In this study, the results obtained allowed measuring the quality of the TC of patients who were discharged from hospital to their homes, with a mean score of 87.4, indicating high quality, corroborating studies [49] that evaluated the quality of the transition of care that pointed to a high score, and although the instrument does not have a predefined cutoff point, this mean can be considered high. These results contribute to guiding professionals in actions which are aimed at improving the care transition process [5], especially in the context of the COVID-19 pandemic.

5. Conclusions

The study contributed to the mapping and diagnosis of the sociodemographic and clinical profile and factors associated with the transition of care, allowing health professionals, especially nurses, to make a more reliable evaluation of the transition of care and qualify the actions of hospital discharge to home.
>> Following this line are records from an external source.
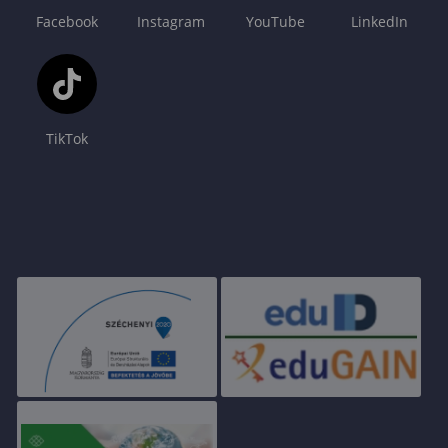
Facebook
Instagram
YouTube
LinkedIn
TikTok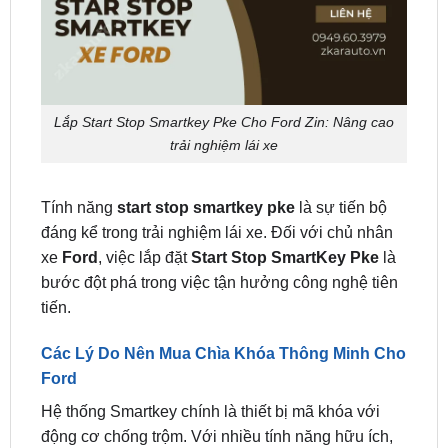
Lắp Start Stop Smartkey Pke Cho Ford Zin: Nâng cao
trải nghiệm lái xe
Tính năng
start stop smartkey pke
là sự tiến bộ
đáng kể trong trải nghiệm lái xe. Đối với chủ nhân
xe
Ford
, việc lắp đặt
Start Stop SmartKey Pke
là
bước đột phá trong việc tận hưởng công nghệ tiên
tiến.
Các Lý Do Nên Mua Chìa Khóa Thông Minh Cho
Ford
Hệ thống Smartkey chính là thiết bị mã khóa với
động cơ chống trộm. Với nhiều tính năng hữu ích,
nên hệ thống đang dần thay thế hoàn toàn cho chìa
khóa truyền thống.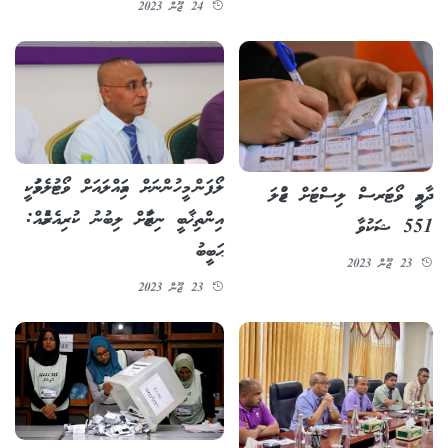
24 ޖޫން 2023
ލޯފަން މީހުންނަށް އަމިއްލައަށް ވޯޓުލެވުމަކީ
ދާއިމީ ވޯޓަރސް ލިސްޓަށް ޖުމްލަ
އިންތިޚާބީ ނިޒާމަށް ލިބުނު ކުރިއެރުމެއް:
551 ޝަކުވާ
ޙަބީބު
23 ޖޫން 2023
23 ޖޫން 2023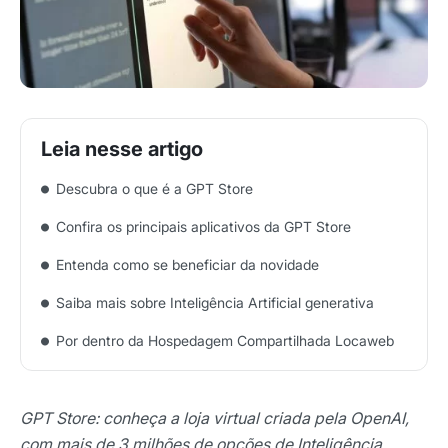
Descubra o que é a GPT Store
Confira os principais aplicativos da GPT Store
Entenda como se beneficiar da novidade
Saiba mais sobre Inteligência Artificial generativa
Por dentro da Hospedagem Compartilhada Locaweb
GPT Store: conheça a loja virtual criada pela OpenAI,
com mais de 3 milhões de opções de Inteligência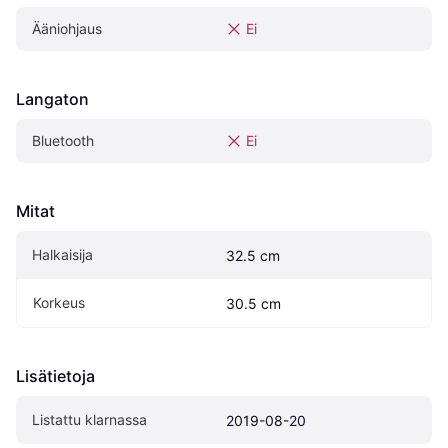
Ääniohjaus
Ei
Langaton
Bluetooth
Ei
Mitat
Halkaisija
32.5 cm
Korkeus
30.5 cm
Lisätietoja
Listattu klarnassa
2019-08-20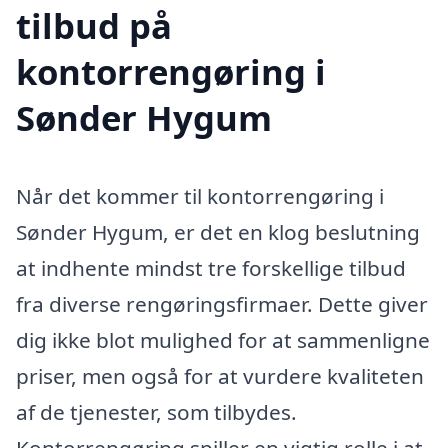
tilbud på
kontorrengøring i
Sønder Hygum
Når det kommer til kontorrengøring i
Sønder Hygum, er det en klog beslutning
at indhente mindst tre forskellige tilbud
fra diverse rengøringsfirmaer. Dette giver
dig ikke blot mulighed for at sammenligne
priser, men også for at vurdere kvaliteten
af de tjenester, som tilbydes.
The limitation of the study refers to the difficulty of telephone contact with interviewees as the interview dealt with personal issues, causing discomfort in answering by telephone.

The implementation of the transition of care is essential because it is a strategy that aims to qualify the patient’s postdischarge follow-up, reducing the rates of complications and readmissions, thereby increasing hospital costs, which burden the Brazilian health system.

Data Availability

Data are available from the corresponding author upon request.

Disclosure

It is worth noting that a preprint was previously published by Arrais et al. [21] which is available at https://doi.org/10.1590/SciELOPreprints.4216.

Conflicts of Interest

The authors declare that there are no conflicts of interest regarding the publication of this article.

Acknowledgments

The work was supported by MCTIC/CNPq/FNDCT/MS/SCTIE/Deceit, No. 07/2020, Research to Face COVID-19, Its Consequences, and Other Severe acute Respiratory Syndromes (process no. 402392/2020-5).